What is expected
Print what the records say exactly, and omit the pictures.

Data for analysis
---------------

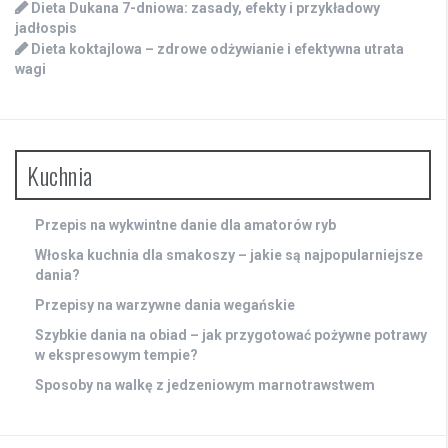
Dieta Dukana 7-dniowa: zasady, efekty i przykładowy
jadłospis
Dieta koktajlowa – zdrowe odżywianie i efektywna utrata
wagi
Kuchnia
Przepis na wykwintne danie dla amatorów ryb
Włoska kuchnia dla smakoszy – jakie są najpopularniejsze
dania?
Przepisy na warzywne dania wegańskie
Szybkie dania na obiad – jak przygotować pożywne potrawy
w ekspresowym tempie?
Sposoby na walkę z jedzeniowym marnotrawstwem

---------------

Response area
Dieta Dukana 7-dniowa: zasady, efekty i przykładowy
jadłospis
Dieta koktajlowa – zdrowe odżywianie i efektywna utrata
wagi
Kuchnia
Przepis na wykwintne danie dla amatorów ryb
Włoska kuchnia dla smakoszy – jakie są najpopularniejsze
dania?
Przepisy na warzywne dania wegańskie
Szybkie dania na obiad – jak przygotować pożywne potrawy
w ekspresowym tempie?
Sposoby na walkę z jedzeniowym marnotrawstwem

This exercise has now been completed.